#### Description of the task
From the first line to the last, copy the material word for word; pictures stay out.

BEGIN

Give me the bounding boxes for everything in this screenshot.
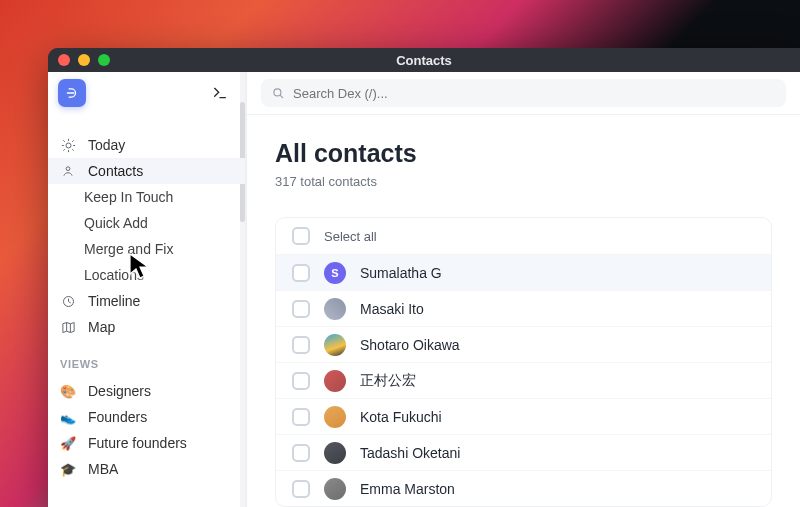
main-body: All contacts 317 total contacts Select a… [247,115,800,507]
view-future-founders[interactable]: 🚀 Future founders [48,430,245,456]
nav-label: Locations [84,267,144,283]
view-mba[interactable]: 🎓 MBA [48,456,245,482]
contacts-list: Select all S Sumalatha G Masaki Ito [275,217,772,507]
nav-label: Map [88,319,115,335]
nav-map[interactable]: Map [48,314,245,340]
row-checkbox[interactable] [292,336,310,354]
nav-label: Contacts [88,163,143,179]
nav-label: Keep In Touch [84,189,173,205]
nav-today[interactable]: Today [48,132,245,158]
titlebar: Contacts [48,48,800,72]
contact-row[interactable]: S Sumalatha G [276,254,771,290]
svg-point-15 [274,89,281,96]
svg-line-16 [280,95,282,97]
row-checkbox[interactable] [292,444,310,462]
svg-point-10 [66,167,70,171]
svg-point-1 [66,143,71,148]
rocket-icon: 🚀 [60,436,76,451]
nav-timeline[interactable]: Timeline [48,288,245,314]
row-checkbox[interactable] [292,264,310,282]
page-title: All contacts [275,139,772,168]
map-icon [60,320,76,335]
view-designers[interactable]: 🎨 Designers [48,378,245,404]
nav-contacts[interactable]: Contacts [48,158,245,184]
view-label: Founders [88,409,147,425]
window-controls [58,54,110,66]
view-label: MBA [88,461,118,477]
main-panel: All contacts 317 total contacts Select a… [246,72,800,507]
contact-row[interactable]: 正村公宏 [276,362,771,398]
avatar [324,406,346,428]
sidebar: Today Contacts Keep In Touch Quick Add M… [48,72,246,507]
row-checkbox[interactable] [292,300,310,318]
search-input[interactable] [293,86,776,101]
sidebar-nav: Today Contacts Keep In Touch Quick Add M… [48,114,245,482]
app-window: Contacts Today [48,48,800,507]
contact-row[interactable]: Kota Fukuchi [276,398,771,434]
svg-line-7 [72,149,73,150]
sun-icon [60,138,76,153]
command-palette-button[interactable] [205,72,235,114]
avatar [324,334,346,356]
contact-name: 正村公宏 [360,372,416,390]
searchbar-container [247,72,800,115]
nav-locations[interactable]: Locations [48,262,245,288]
contact-name: Shotaro Oikawa [360,337,460,353]
clock-icon [60,294,76,309]
avatar [324,442,346,464]
nav-keep-in-touch[interactable]: Keep In Touch [48,184,245,210]
sidebar-header [48,72,245,114]
shoe-icon: 👟 [60,410,76,425]
svg-line-9 [63,149,64,150]
row-checkbox[interactable] [292,408,310,426]
views-header: VIEWS [48,340,245,378]
avatar: S [324,262,346,284]
person-icon [60,164,76,178]
select-all-label: Select all [324,229,377,244]
maximize-window-button[interactable] [98,54,110,66]
avatar [324,478,346,500]
svg-line-6 [63,140,64,141]
svg-marker-12 [62,322,73,332]
contact-name: Kota Fukuchi [360,409,442,425]
view-founders[interactable]: 👟 Founders [48,404,245,430]
app-content: Today Contacts Keep In Touch Quick Add M… [48,72,800,507]
svg-line-8 [72,140,73,141]
avatar [324,298,346,320]
avatar [324,370,346,392]
view-label: Future founders [88,435,187,451]
contact-name: Tadashi Oketani [360,445,460,461]
searchbar[interactable] [261,79,786,107]
view-label: Designers [88,383,151,399]
contact-row[interactable]: Tadashi Oketani [276,434,771,470]
graduation-cap-icon: 🎓 [60,462,76,477]
row-checkbox[interactable] [292,480,310,498]
nav-label: Merge and Fix [84,241,173,257]
minimize-window-button[interactable] [78,54,90,66]
contact-name: Emma Marston [360,481,455,497]
nav-label: Timeline [88,293,140,309]
contact-name: Masaki Ito [360,301,424,317]
contact-row[interactable]: Emma Marston [276,470,771,506]
window-title: Contacts [48,53,800,68]
close-window-button[interactable] [58,54,70,66]
nav-quick-add[interactable]: Quick Add [48,210,245,236]
row-checkbox[interactable] [292,372,310,390]
nav-label: Quick Add [84,215,148,231]
page-subtitle: 317 total contacts [275,174,772,189]
palette-icon: 🎨 [60,384,76,399]
contact-row[interactable]: Masaki Ito [276,290,771,326]
select-all-checkbox[interactable] [292,227,310,245]
app-logo[interactable] [58,79,86,107]
search-icon [271,86,285,100]
contact-row[interactable]: Shotaro Oikawa [276,326,771,362]
nav-label: Today [88,137,125,153]
select-all-row[interactable]: Select all [276,218,771,254]
contact-name: Sumalatha G [360,265,442,281]
nav-merge-and-fix[interactable]: Merge and Fix [48,236,245,262]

END

#### Exercise solution
Give me the bounding boxes for everything in this screenshot.
main-body: All contacts 317 total contacts Select a… [247,115,800,507]
view-future-founders[interactable]: 🚀 Future founders [48,430,245,456]
nav-label: Locations [84,267,144,283]
view-mba[interactable]: 🎓 MBA [48,456,245,482]
contacts-list: Select all S Sumalatha G Masaki Ito [275,217,772,507]
nav-label: Map [88,319,115,335]
nav-map[interactable]: Map [48,314,245,340]
row-checkbox[interactable] [292,336,310,354]
nav-label: Contacts [88,163,143,179]
nav-label: Keep In Touch [84,189,173,205]
nav-today[interactable]: Today [48,132,245,158]
titlebar: Contacts [48,48,800,72]
contact-row[interactable]: S Sumalatha G [276,254,771,290]
svg-point-15 [274,89,281,96]
svg-line-16 [280,95,282,97]
row-checkbox[interactable] [292,444,310,462]
svg-point-10 [66,167,70,171]
svg-point-1 [66,143,71,148]
rocket-icon: 🚀 [60,436,76,451]
nav-timeline[interactable]: Timeline [48,288,245,314]
row-checkbox[interactable] [292,264,310,282]
page-title: All contacts [275,139,772,168]
map-icon [60,320,76,335]
view-designers[interactable]: 🎨 Designers [48,378,245,404]
nav-contacts[interactable]: Contacts [48,158,245,184]
view-label: Founders [88,409,147,425]
window-controls [58,54,110,66]
view-label: MBA [88,461,118,477]
main-panel: All contacts 317 total contacts Select a… [246,72,800,507]
contact-row[interactable]: 正村公宏 [276,362,771,398]
avatar [324,406,346,428]
sidebar: Today Contacts Keep In Touch Quick Add M… [48,72,246,507]
row-checkbox[interactable] [292,300,310,318]
search-input[interactable] [293,86,776,101]
sidebar-nav: Today Contacts Keep In Touch Quick Add M… [48,114,245,482]
app-window: Contacts Today [48,48,800,507]
contact-row[interactable]: Kota Fukuchi [276,398,771,434]
svg-line-7 [72,149,73,150]
sun-icon [60,138,76,153]
command-palette-button[interactable] [205,72,235,114]
avatar [324,334,346,356]
contact-name: 正村公宏 [360,372,416,390]
searchbar-container [247,72,800,115]
nav-locations[interactable]: Locations [48,262,245,288]
contact-name: Shotaro Oikawa [360,337,460,353]
clock-icon [60,294,76,309]
avatar [324,442,346,464]
nav-keep-in-touch[interactable]: Keep In Touch [48,184,245,210]
sidebar-header [48,72,245,114]
shoe-icon: 👟 [60,410,76,425]
svg-line-9 [63,149,64,150]
row-checkbox[interactable] [292,408,310,426]
views-header: VIEWS [48,340,245,378]
avatar: S [324,262,346,284]
person-icon [60,164,76,178]
select-all-label: Select all [324,229,377,244]
maximize-window-button[interactable] [98,54,110,66]
avatar [324,478,346,500]
svg-line-6 [63,140,64,141]
svg-marker-12 [62,322,73,332]
contact-name: Kota Fukuchi [360,409,442,425]
view-founders[interactable]: 👟 Founders [48,404,245,430]
app-content: Today Contacts Keep In Touch Quick Add M… [48,72,800,507]
svg-line-8 [72,140,73,141]
avatar [324,298,346,320]
avatar [324,370,346,392]
view-label: Future founders [88,435,187,451]
contact-name: Tadashi Oketani [360,445,460,461]
searchbar[interactable] [261,79,786,107]
view-label: Designers [88,383,151,399]
contact-row[interactable]: Tadashi Oketani [276,434,771,470]
graduation-cap-icon: 🎓 [60,462,76,477]
row-checkbox[interactable] [292,480,310,498]
nav-label: Merge and Fix [84,241,173,257]
minimize-window-button[interactable] [78,54,90,66]
contact-name: Emma Marston [360,481,455,497]
nav-label: Timeline [88,293,140,309]
contact-name: Masaki Ito [360,301,424,317]
contact-row[interactable]: Emma Marston [276,470,771,506]
window-title: Contacts [48,53,800,68]
close-window-button[interactable] [58,54,70,66]
nav-quick-add[interactable]: Quick Add [48,210,245,236]
row-checkbox[interactable] [292,372,310,390]
nav-label: Quick Add [84,215,148,231]
page-subtitle: 317 total contacts [275,174,772,189]
palette-icon: 🎨 [60,384,76,399]
contact-row[interactable]: Masaki Ito [276,290,771,326]
select-all-checkbox[interactable] [292,227,310,245]
app-logo[interactable] [58,79,86,107]
search-icon [271,86,285,100]
contact-row[interactable]: Shotaro Oikawa [276,326,771,362]
nav-label: Today [88,137,125,153]
select-all-row[interactable]: Select all [276,218,771,254]
contact-name: Sumalatha G [360,265,442,281]
nav-merge-and-fix[interactable]: Merge and Fix [48,236,245,262]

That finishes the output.